- Your instructions:
Reproduce all of the data exactly.

○ ○ ○ ○ ○

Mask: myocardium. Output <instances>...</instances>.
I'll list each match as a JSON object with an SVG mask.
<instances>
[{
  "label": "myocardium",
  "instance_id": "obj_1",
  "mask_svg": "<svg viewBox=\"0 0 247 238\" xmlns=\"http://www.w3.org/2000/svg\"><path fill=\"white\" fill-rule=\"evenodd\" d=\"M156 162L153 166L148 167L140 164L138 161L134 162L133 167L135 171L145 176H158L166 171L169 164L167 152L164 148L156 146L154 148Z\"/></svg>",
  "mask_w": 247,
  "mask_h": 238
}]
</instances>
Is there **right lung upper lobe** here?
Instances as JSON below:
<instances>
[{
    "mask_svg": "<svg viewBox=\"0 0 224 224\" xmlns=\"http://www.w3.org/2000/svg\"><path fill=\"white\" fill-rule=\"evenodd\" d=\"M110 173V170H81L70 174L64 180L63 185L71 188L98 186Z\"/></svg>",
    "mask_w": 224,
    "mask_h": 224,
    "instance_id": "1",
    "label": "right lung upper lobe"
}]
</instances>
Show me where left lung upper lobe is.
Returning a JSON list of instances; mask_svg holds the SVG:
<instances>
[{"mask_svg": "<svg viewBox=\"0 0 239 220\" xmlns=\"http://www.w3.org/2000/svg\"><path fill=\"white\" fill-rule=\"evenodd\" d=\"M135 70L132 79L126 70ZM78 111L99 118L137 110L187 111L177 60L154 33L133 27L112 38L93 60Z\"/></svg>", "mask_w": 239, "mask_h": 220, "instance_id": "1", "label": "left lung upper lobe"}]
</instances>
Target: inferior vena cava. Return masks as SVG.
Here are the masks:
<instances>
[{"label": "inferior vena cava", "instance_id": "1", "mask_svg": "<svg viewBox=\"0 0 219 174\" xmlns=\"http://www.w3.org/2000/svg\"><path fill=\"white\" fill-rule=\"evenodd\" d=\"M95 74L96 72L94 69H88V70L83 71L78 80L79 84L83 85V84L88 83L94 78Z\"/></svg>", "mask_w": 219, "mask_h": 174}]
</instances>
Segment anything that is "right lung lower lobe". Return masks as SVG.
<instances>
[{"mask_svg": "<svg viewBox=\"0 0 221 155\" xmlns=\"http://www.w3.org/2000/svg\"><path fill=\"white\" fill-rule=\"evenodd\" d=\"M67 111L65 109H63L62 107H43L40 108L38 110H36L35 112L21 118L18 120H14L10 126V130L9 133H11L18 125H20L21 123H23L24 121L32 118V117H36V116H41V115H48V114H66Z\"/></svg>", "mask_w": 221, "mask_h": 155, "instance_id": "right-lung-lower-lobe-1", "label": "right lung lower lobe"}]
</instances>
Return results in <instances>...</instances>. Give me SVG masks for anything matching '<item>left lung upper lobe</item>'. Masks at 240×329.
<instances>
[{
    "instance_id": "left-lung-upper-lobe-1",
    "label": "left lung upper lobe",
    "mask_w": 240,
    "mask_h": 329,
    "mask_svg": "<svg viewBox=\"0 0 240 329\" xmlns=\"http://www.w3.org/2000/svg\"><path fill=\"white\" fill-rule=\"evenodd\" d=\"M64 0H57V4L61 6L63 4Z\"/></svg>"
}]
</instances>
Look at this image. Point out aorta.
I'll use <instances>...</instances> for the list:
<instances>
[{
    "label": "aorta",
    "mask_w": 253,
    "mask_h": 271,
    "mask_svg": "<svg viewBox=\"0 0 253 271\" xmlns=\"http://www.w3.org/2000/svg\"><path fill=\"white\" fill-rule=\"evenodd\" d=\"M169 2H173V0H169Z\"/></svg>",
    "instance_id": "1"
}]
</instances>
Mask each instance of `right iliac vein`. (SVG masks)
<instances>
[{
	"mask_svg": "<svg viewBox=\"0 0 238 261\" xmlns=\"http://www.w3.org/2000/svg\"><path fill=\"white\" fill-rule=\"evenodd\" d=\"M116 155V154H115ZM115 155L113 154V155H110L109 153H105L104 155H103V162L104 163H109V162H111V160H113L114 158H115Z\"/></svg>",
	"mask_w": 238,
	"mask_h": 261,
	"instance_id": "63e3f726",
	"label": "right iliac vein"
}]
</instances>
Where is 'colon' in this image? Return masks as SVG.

○ ○ ○ ○ ○

- Answer space:
Mask: myocardium. Output <instances>...</instances>.
I'll list each match as a JSON object with an SVG mask.
<instances>
[{
  "label": "myocardium",
  "instance_id": "obj_1",
  "mask_svg": "<svg viewBox=\"0 0 247 238\" xmlns=\"http://www.w3.org/2000/svg\"><path fill=\"white\" fill-rule=\"evenodd\" d=\"M156 162L153 166L148 167L140 164L138 161L134 162L133 167L135 171L145 176H158L166 171L169 164L167 152L164 148L156 146L154 148Z\"/></svg>",
  "mask_w": 247,
  "mask_h": 238
}]
</instances>
Is there **right lung upper lobe** here?
Instances as JSON below:
<instances>
[{
    "mask_svg": "<svg viewBox=\"0 0 224 224\" xmlns=\"http://www.w3.org/2000/svg\"><path fill=\"white\" fill-rule=\"evenodd\" d=\"M110 173V170H81L70 174L64 180L63 185L71 188L98 186Z\"/></svg>",
    "mask_w": 224,
    "mask_h": 224,
    "instance_id": "1",
    "label": "right lung upper lobe"
}]
</instances>
Show me where left lung upper lobe is.
Returning a JSON list of instances; mask_svg holds the SVG:
<instances>
[{"mask_svg": "<svg viewBox=\"0 0 239 220\" xmlns=\"http://www.w3.org/2000/svg\"><path fill=\"white\" fill-rule=\"evenodd\" d=\"M135 70L132 79L126 70ZM78 111L99 118L137 110L187 111L177 60L154 33L133 27L112 38L93 60Z\"/></svg>", "mask_w": 239, "mask_h": 220, "instance_id": "1", "label": "left lung upper lobe"}]
</instances>
Target: inferior vena cava. Return masks as SVG.
Here are the masks:
<instances>
[{"label": "inferior vena cava", "instance_id": "1", "mask_svg": "<svg viewBox=\"0 0 219 174\" xmlns=\"http://www.w3.org/2000/svg\"><path fill=\"white\" fill-rule=\"evenodd\" d=\"M95 74L96 72L94 69H88V70L83 71L78 80L79 84L83 85V84L88 83L94 78Z\"/></svg>", "mask_w": 219, "mask_h": 174}]
</instances>
Segment anything that is "right lung lower lobe". Return masks as SVG.
<instances>
[{"mask_svg": "<svg viewBox=\"0 0 221 155\" xmlns=\"http://www.w3.org/2000/svg\"><path fill=\"white\" fill-rule=\"evenodd\" d=\"M67 111L65 109H63L62 107H43L40 108L38 110H36L35 112L21 118L18 120H14L10 126V130L9 133H11L18 125H20L21 123H23L24 121L32 118V117H36V116H41V115H48V114H66Z\"/></svg>", "mask_w": 221, "mask_h": 155, "instance_id": "right-lung-lower-lobe-1", "label": "right lung lower lobe"}]
</instances>
Return results in <instances>...</instances>. Give me SVG masks for anything matching '<item>left lung upper lobe</item>'. Masks at 240×329.
<instances>
[{
    "instance_id": "left-lung-upper-lobe-1",
    "label": "left lung upper lobe",
    "mask_w": 240,
    "mask_h": 329,
    "mask_svg": "<svg viewBox=\"0 0 240 329\" xmlns=\"http://www.w3.org/2000/svg\"><path fill=\"white\" fill-rule=\"evenodd\" d=\"M64 0H57V4L61 6L63 4Z\"/></svg>"
}]
</instances>
Look at this image. Point out aorta.
I'll use <instances>...</instances> for the list:
<instances>
[{
    "label": "aorta",
    "mask_w": 253,
    "mask_h": 271,
    "mask_svg": "<svg viewBox=\"0 0 253 271\" xmlns=\"http://www.w3.org/2000/svg\"><path fill=\"white\" fill-rule=\"evenodd\" d=\"M169 2H173V0H169Z\"/></svg>",
    "instance_id": "1"
}]
</instances>
Mask each instance of `right iliac vein`. (SVG masks)
<instances>
[{
	"mask_svg": "<svg viewBox=\"0 0 238 261\" xmlns=\"http://www.w3.org/2000/svg\"><path fill=\"white\" fill-rule=\"evenodd\" d=\"M116 155V154H115ZM115 155L113 154V155H110L109 153H105L104 155H103V162L104 163H109V162H111V160H113L114 158H115Z\"/></svg>",
	"mask_w": 238,
	"mask_h": 261,
	"instance_id": "63e3f726",
	"label": "right iliac vein"
}]
</instances>
Where is 'colon' in this image? Return masks as SVG.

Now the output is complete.